GERALDINE LEWIN, Employee, v. ASPEN MED. GROUP, and STATE FUND MUT. GROUP, Employer-Insurer/Appellants.

WORKERS’ COMPENSATION COURT OF APPEALS
JUNE 21, 2006

No. WC05-288

HEADNOTES

ARISING OUT OF & IN THE COURSE OF - Where the employee presented no evidence as to the connection between her work activity and the personal injury, the employee failed to establish that her injury arose out of her employment.

Reversed.

Determined by: Stofferahn, J., Wilson, J., and Pederson, J.
Compensation Judge: Rolf G. Hagen

Attorneys: James A. Reichert, Minneapolis, MN, for the Respondent.  Andrew W. Lynn, Lynn, Scharfenberg & Associates, Minneapolis, MN, for the Appellants.

 

OPINION

DAVID A. STOFFERAHN, Judge

The employer and insurer appeal from the compensation judge’s determination that the employee’s personal injury arose out of and in the course of her employment.  We reverse.

BACKGROUND

On June 23, 2004, Geraldine Lewin was employed as an LPN at the Aspen Medical Group Clinic in Maplewood.  Generally, the employee was assigned to work with one of the clinic’s physicians.  She brought patients back to the examining room from the reception area, she interviewed the patient, and she took blood pressure and vital signs. Her duties also included reviewing the examination room to make sure needed supplies were on hand before putting a patient in the room.  On June 23, as she was walking from the nurse’s station to an examination room, the employee fell, landing on her right knee and injuring it.

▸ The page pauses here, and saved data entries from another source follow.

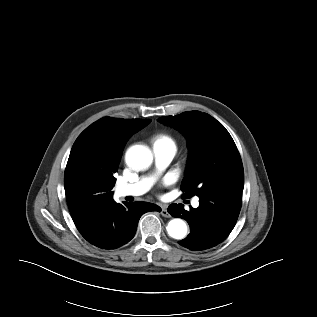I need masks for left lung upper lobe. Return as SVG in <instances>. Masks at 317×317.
Segmentation results:
<instances>
[{
	"label": "left lung upper lobe",
	"instance_id": "left-lung-upper-lobe-1",
	"mask_svg": "<svg viewBox=\"0 0 317 317\" xmlns=\"http://www.w3.org/2000/svg\"><path fill=\"white\" fill-rule=\"evenodd\" d=\"M159 121L181 131L187 138L189 158L181 184L183 197H199L214 191H243L241 157L221 123L200 111L161 117Z\"/></svg>",
	"mask_w": 317,
	"mask_h": 317
}]
</instances>
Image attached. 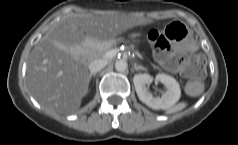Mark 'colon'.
Listing matches in <instances>:
<instances>
[{"label":"colon","mask_w":238,"mask_h":145,"mask_svg":"<svg viewBox=\"0 0 238 145\" xmlns=\"http://www.w3.org/2000/svg\"><path fill=\"white\" fill-rule=\"evenodd\" d=\"M149 39L153 44L157 60L167 69L190 77L192 80L187 85V92L191 95L199 94L206 73L205 59L202 56L171 53L169 41L156 30L149 33Z\"/></svg>","instance_id":"5ec220e1"}]
</instances>
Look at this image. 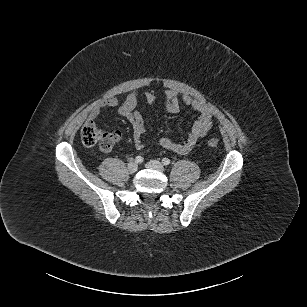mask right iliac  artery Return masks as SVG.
Segmentation results:
<instances>
[{"mask_svg": "<svg viewBox=\"0 0 307 307\" xmlns=\"http://www.w3.org/2000/svg\"><path fill=\"white\" fill-rule=\"evenodd\" d=\"M135 162H136L137 164H141V163L143 162V157L137 156V157L135 158Z\"/></svg>", "mask_w": 307, "mask_h": 307, "instance_id": "right-iliac-artery-1", "label": "right iliac artery"}]
</instances>
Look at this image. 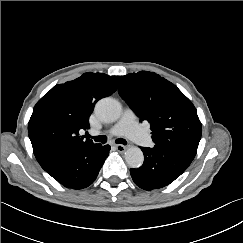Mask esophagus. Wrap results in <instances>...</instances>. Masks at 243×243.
<instances>
[{"label": "esophagus", "instance_id": "34e87169", "mask_svg": "<svg viewBox=\"0 0 243 243\" xmlns=\"http://www.w3.org/2000/svg\"><path fill=\"white\" fill-rule=\"evenodd\" d=\"M114 147L119 152H124L126 150V147L120 144H116Z\"/></svg>", "mask_w": 243, "mask_h": 243}]
</instances>
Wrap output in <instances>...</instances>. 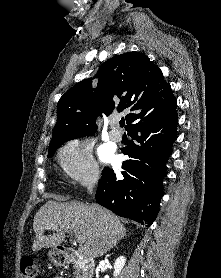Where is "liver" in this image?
Returning <instances> with one entry per match:
<instances>
[{"mask_svg":"<svg viewBox=\"0 0 221 278\" xmlns=\"http://www.w3.org/2000/svg\"><path fill=\"white\" fill-rule=\"evenodd\" d=\"M33 229L36 234L33 251L56 248L64 241L65 233L73 231L84 239L79 254L89 258L103 256L126 235L125 227L112 212L97 204L79 201L46 202L34 217ZM45 229L56 233L45 236Z\"/></svg>","mask_w":221,"mask_h":278,"instance_id":"liver-1","label":"liver"}]
</instances>
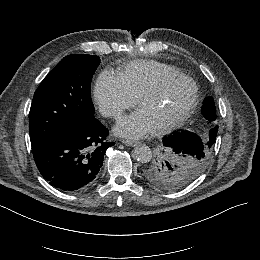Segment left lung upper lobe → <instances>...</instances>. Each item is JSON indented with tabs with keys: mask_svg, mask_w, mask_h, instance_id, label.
<instances>
[{
	"mask_svg": "<svg viewBox=\"0 0 260 260\" xmlns=\"http://www.w3.org/2000/svg\"><path fill=\"white\" fill-rule=\"evenodd\" d=\"M208 105L207 124L195 129L205 142L212 128L217 126L216 106L212 97L205 99ZM205 102V101H204ZM213 146H208L201 155H184L174 152L164 143L159 144L155 156L142 170L144 179L167 191L180 190L194 182L210 163Z\"/></svg>",
	"mask_w": 260,
	"mask_h": 260,
	"instance_id": "obj_1",
	"label": "left lung upper lobe"
}]
</instances>
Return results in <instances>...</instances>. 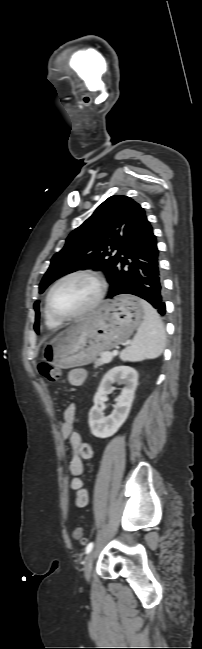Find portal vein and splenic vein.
<instances>
[{
	"label": "portal vein and splenic vein",
	"mask_w": 202,
	"mask_h": 649,
	"mask_svg": "<svg viewBox=\"0 0 202 649\" xmlns=\"http://www.w3.org/2000/svg\"><path fill=\"white\" fill-rule=\"evenodd\" d=\"M116 354H117V351H116V350H114L112 353L104 352V353H102V355H101V360H102L104 363H109V362L112 360V356H113V355H116Z\"/></svg>",
	"instance_id": "portal-vein-and-splenic-vein-1"
}]
</instances>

The employee had no explanation for her fall.  She did not trip on anything on the floor.  Her right leg or knee did not give out.  She had no pain in her right knee or right leg before her fall.  No explanation for the fall has been provided by any medical provider.

The employee sought medical care after her fall and was diagnosed as having sustained a soft-tissue injury to the right knee with evidence of cartilage contusion of the distal femoral condyle.  She was treated with physical therapy and activity modification.  The employee also missed time from work due to her knee problems.  Initially, the employer and insurer admitted liability for the injury and paid medical and wage loss benefits.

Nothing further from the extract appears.